Like Matz, Alderson faces a tough decision: how to balance the future against the now. The Mets are neither clearly bad enough to play for next year, nor clearly good enough to play for this one. Their roster is largely set for the near future; of their significant contributors only Neil Walker will walk at the end of the season, likely to be replaced by Dilson Herrera. The Mets are ninth in attendance, 14th in local television revenue, and 16th in payroll. They are also first in BMI (Bernie Madoff Influenza). This isn’t a team that can likely add a lot of payroll, particularly if they intend eventually to fork over some major bitcoin for at least some of the current starting rotation.

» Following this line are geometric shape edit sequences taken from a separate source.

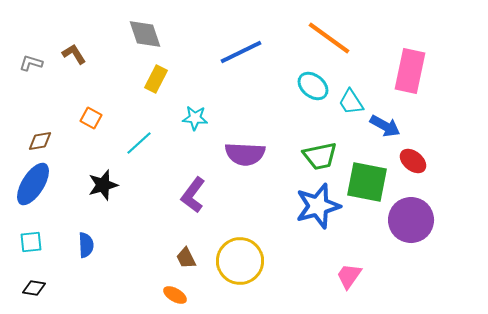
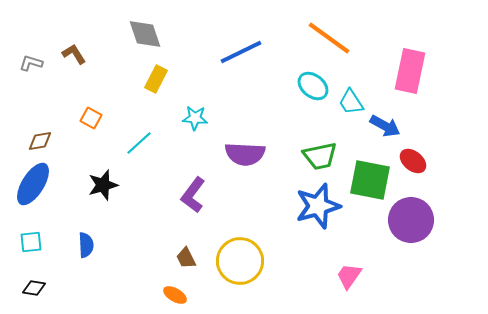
green square: moved 3 px right, 2 px up
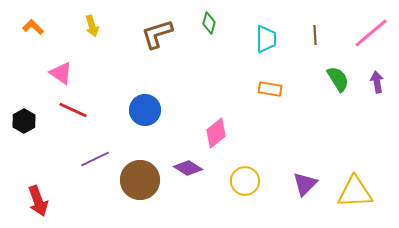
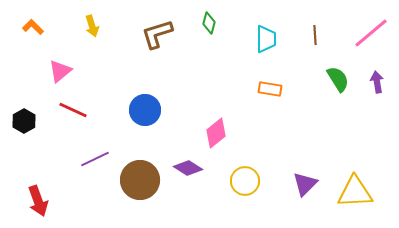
pink triangle: moved 1 px left, 2 px up; rotated 45 degrees clockwise
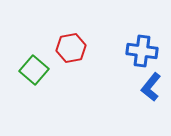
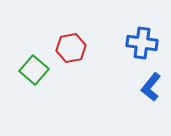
blue cross: moved 8 px up
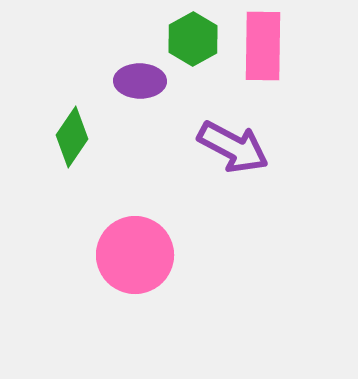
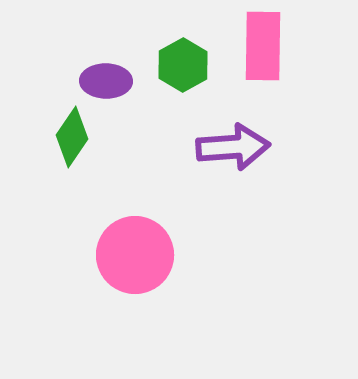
green hexagon: moved 10 px left, 26 px down
purple ellipse: moved 34 px left
purple arrow: rotated 32 degrees counterclockwise
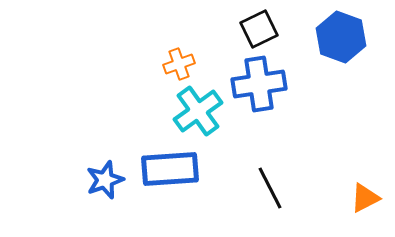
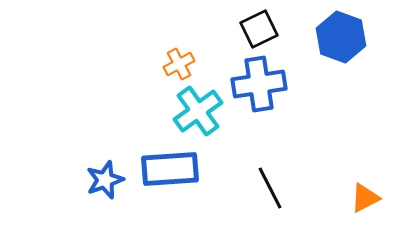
orange cross: rotated 8 degrees counterclockwise
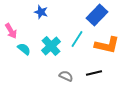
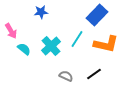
blue star: rotated 24 degrees counterclockwise
orange L-shape: moved 1 px left, 1 px up
black line: moved 1 px down; rotated 21 degrees counterclockwise
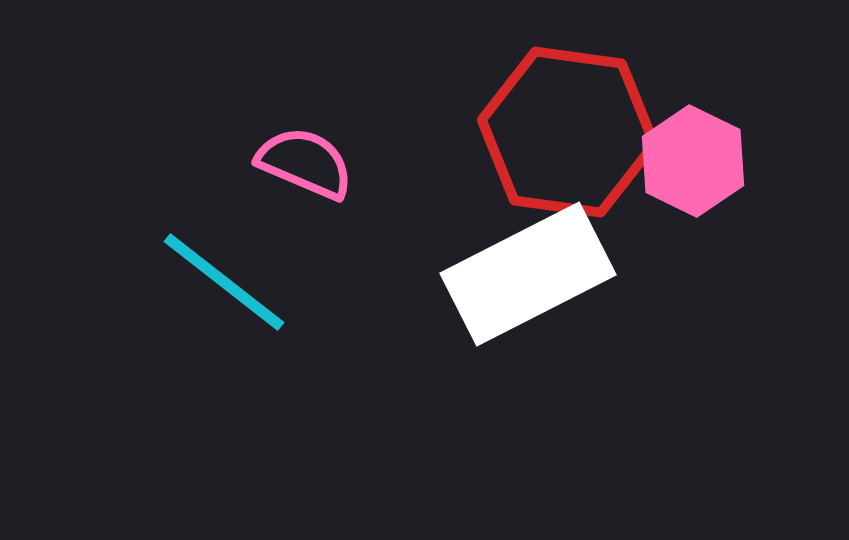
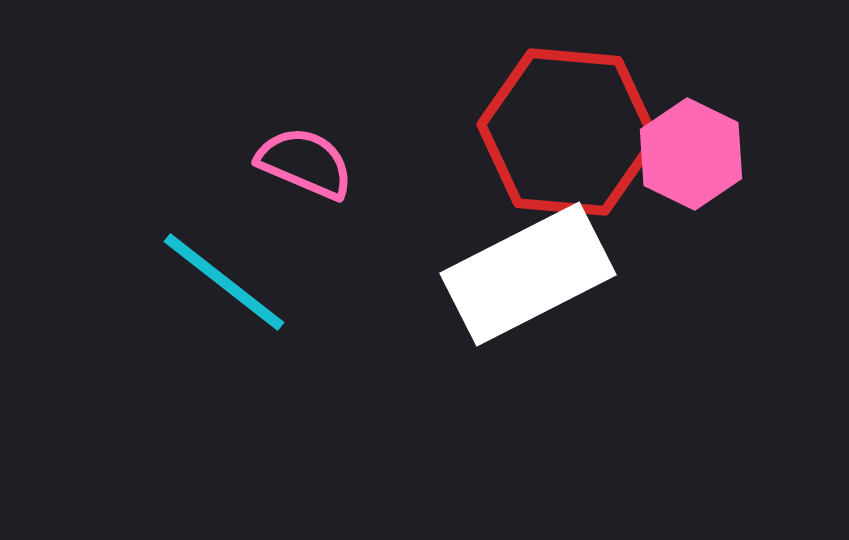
red hexagon: rotated 3 degrees counterclockwise
pink hexagon: moved 2 px left, 7 px up
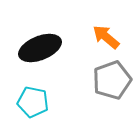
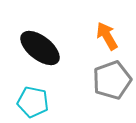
orange arrow: moved 1 px right, 1 px up; rotated 20 degrees clockwise
black ellipse: rotated 60 degrees clockwise
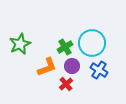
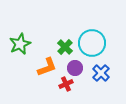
green cross: rotated 14 degrees counterclockwise
purple circle: moved 3 px right, 2 px down
blue cross: moved 2 px right, 3 px down; rotated 12 degrees clockwise
red cross: rotated 16 degrees clockwise
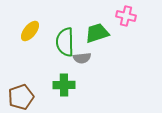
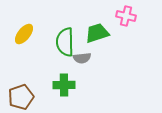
yellow ellipse: moved 6 px left, 3 px down
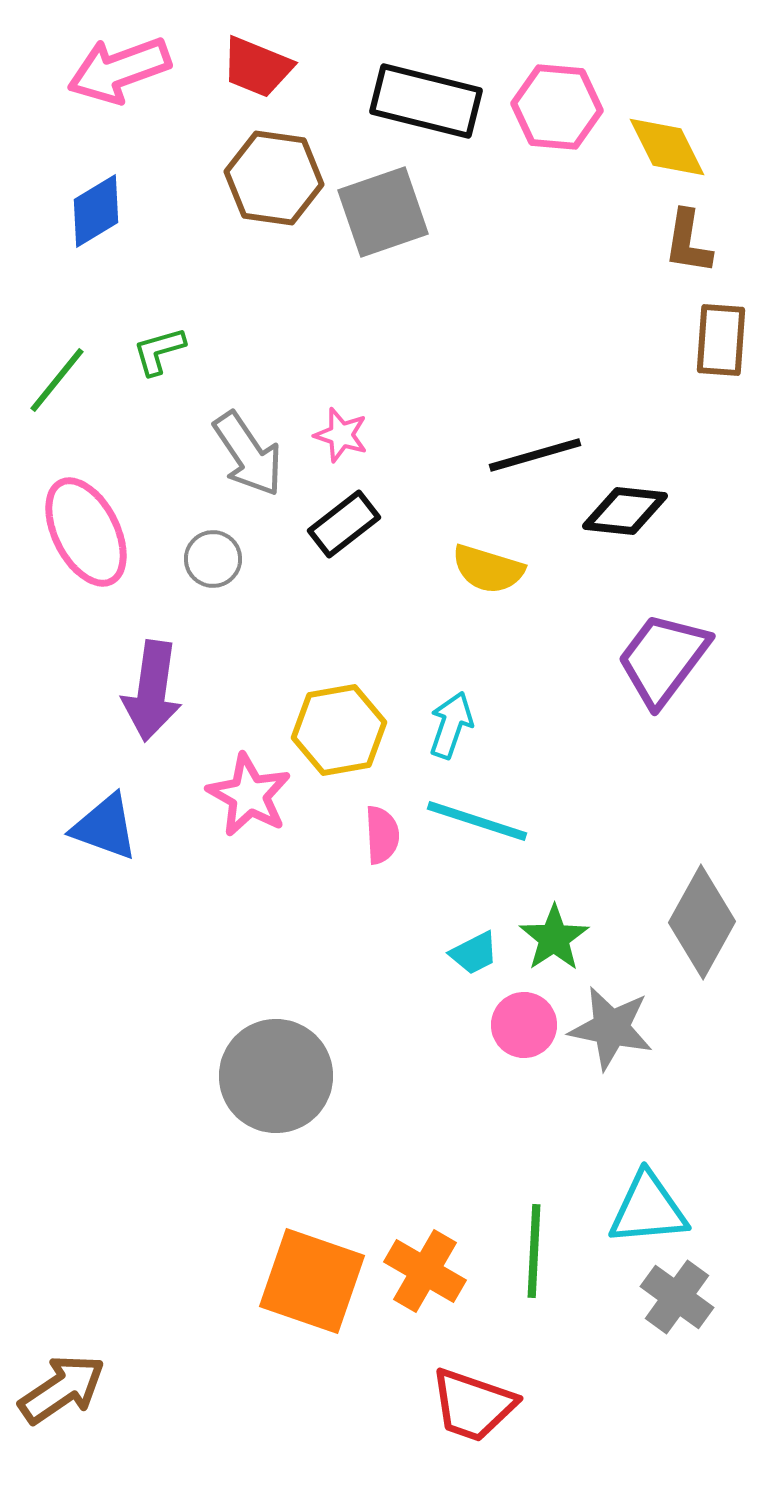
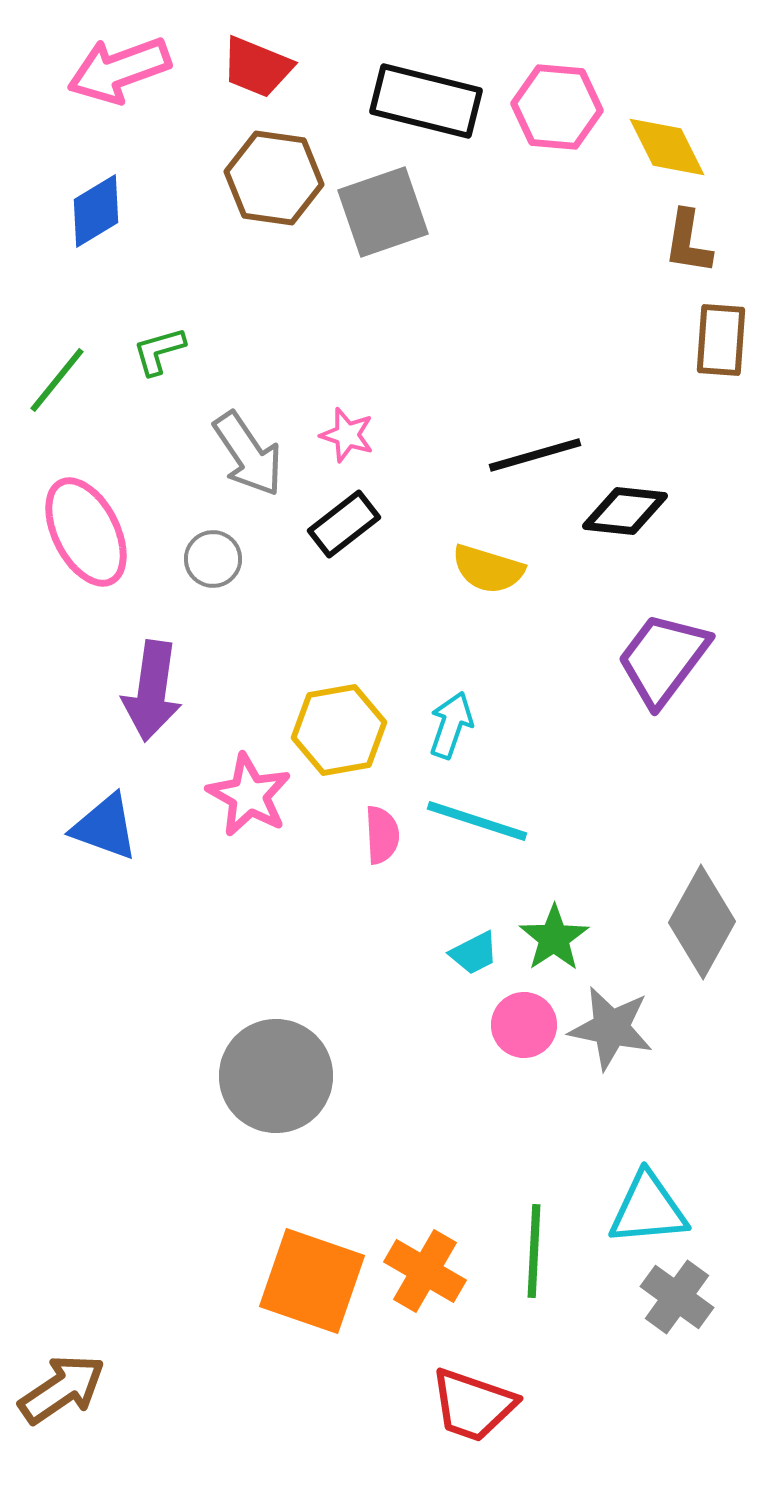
pink star at (341, 435): moved 6 px right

The Mets have three prospects in MLB’s top 100, but just one (Dominic Smith) in the top 50, and Smith barely clears that hurdle at #45. Although showing some increased power this year, Smith threatens to develop into the next James Loney, a threat so grave that Alderson fended it off (momentarily at least) by bringing in the current edition to fill in for the wounded Lucas Duda at first. Young shortstop Gavin Cecchini is raking at AAA to the tune of an .871 OPS, but he only recently found the rake in the back of his garage behind the broken foosball table; his career minor-league OPS is a pedestrian .745. Alderson is showing his faith in Cecchini by filling the Mets’ yawning chasm at third with an incipient public relations disaster.

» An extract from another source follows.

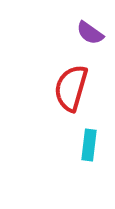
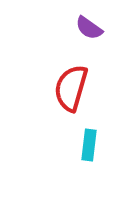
purple semicircle: moved 1 px left, 5 px up
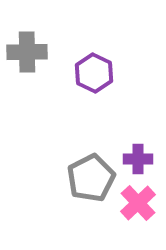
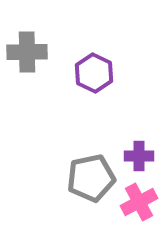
purple cross: moved 1 px right, 3 px up
gray pentagon: rotated 15 degrees clockwise
pink cross: moved 1 px right, 1 px up; rotated 15 degrees clockwise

Alderson has a little time. Playoff chances can swing wildly during the season, as he discovered last year. In three weeks he’ll have a better idea of where the Mets stand, and can then make a decision regarding Matz. If the Mets collapse, then the incentives for both team and pitcher come into alignment, and Matz will likely have surgery. If the Mets surge (they did, after all, finally find Nimmo), then he’ll ask Matz to shut the hell up and rub some dirt on it. Unlike some of his co-rotationists, Matz isn’t a superhero. He’ll do what he’s told, while watching with trepidation as The Contract recedes into the future.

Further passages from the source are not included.